While Google has long focused on making sure they run their kitchens efficiently and minimize food waste, the pause on food service brought on by the pandemic gave the tech giant a chance to step back and evaluate how they could do an even better job.
Now, with workers heading back to the office, Google plans to double down on food waste reduction. In a new initiative announced yesterday in a blog post by Google’s VP of Workplace Programs, Michiel Bakker, Google will aim to cut food waste in half for each employee and send zero food waste to the landfill. The effort will achieve its aims through an increased focus on food sourcing and procurement, improved monitoring in the company’s kitchens and cafes, and ensuring food is repurposed or disposed of properly.
The new initiative builds up efforts by Google to fine-tune their kitchens using cutting-edge technology. At the end of 2020, the company took an initiative that had been in development in its moonshot factory called Project Delta, which had helped grocers like Kroger reduce food waste and started rolling it out to its kitchens across Alphabet. The company also uses machine vision technology from Leanpath to help their chefs monitor where food is going and how much is going to waste.
While it’s easy to think a company like Google relies solely on high-tech approaches to reduce food waste, efforts over the past two years have relied on a variety of creative approaches ranging from engineering employee behavior changes to rethinking the company’s food systems.

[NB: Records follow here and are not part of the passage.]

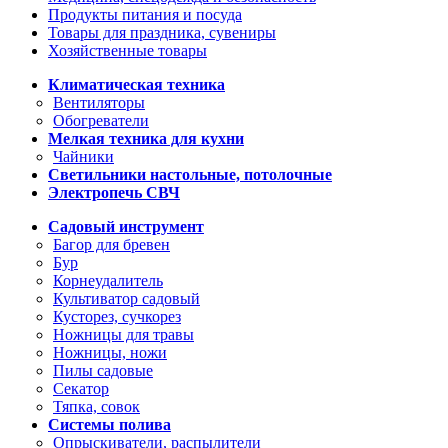
Продукты питания и посуда
Товары для праздника, сувениры
Хозяйственные товары
Климатическая техника
Вентиляторы
Обогреватели
Мелкая техника для кухни
Чайники
Светильники настольные, потолочные
Электропечь СВЧ
Садовый инструмент
Багор для бревен
Бур
Корнеудалитель
Культиватор садовый
Кусторез, сучкорез
Ножницы для травы
Ножницы, ножи
Пилы садовые
Секатор
Тяпка, совок
Системы полива
Опрыскиватели, распылители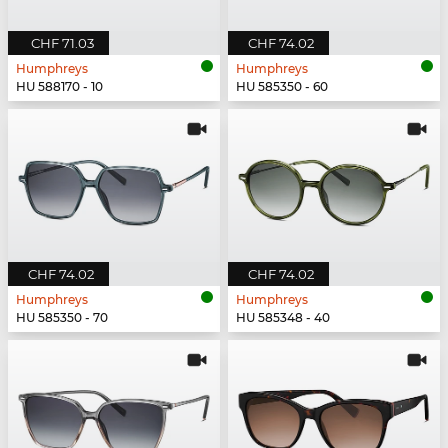
CHF 71.03
CHF 74.02
Humphreys
Humphreys
HU 588170 - 10
HU 585350 - 60
CHF 74.02
CHF 74.02
Humphreys
Humphreys
HU 585350 - 70
HU 585348 - 40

In an interview with Fast Company, the head of Google’s Food for Good program, Emily Ma, describes one example of how the company looked at ways to prompt behavior changes in Google employees through simple nudges.
“Even the size of the scoop you get makes a difference,” Ma says. In a few cafes, the company serves plated meals, so cafe staff can control portions, but that isn’t a viable option everywhere, she says. At a buffet, shrinking the size of plates or bowls helps since people otherwise often end up taking more than they actually want to eat. Simple signs reminding people to just take what they need—and that they can always come back for more—can also help.
The company is also working to change its meal recipes to use more upcycled food and is working to create more circular food systems within Google. In one program, the company has been testing feeding food scraps to black soldier flies, which are then fed to chickens which lay eggs that Google buys back.
Finally, Google is working with other organizations to help push the industry towards more data-driven solutions to end food waste. As part of the new effort, Google has donated $1 million to ReFED as an anchor funder for the food waste reduction organization’s new Catalytic Grant Fund, a five-year initiative to distribute $10 million in recoverable and non-recoverable grants to organizations working on initiatives across the food waste prevention.
“We aim to drive technology, process, policy and infrastructure innovation where it is most needed, because we know the biggest impact will come when the entire industry is empowered to keep food from going to waste,” said Ma in the announcement made with ReFED.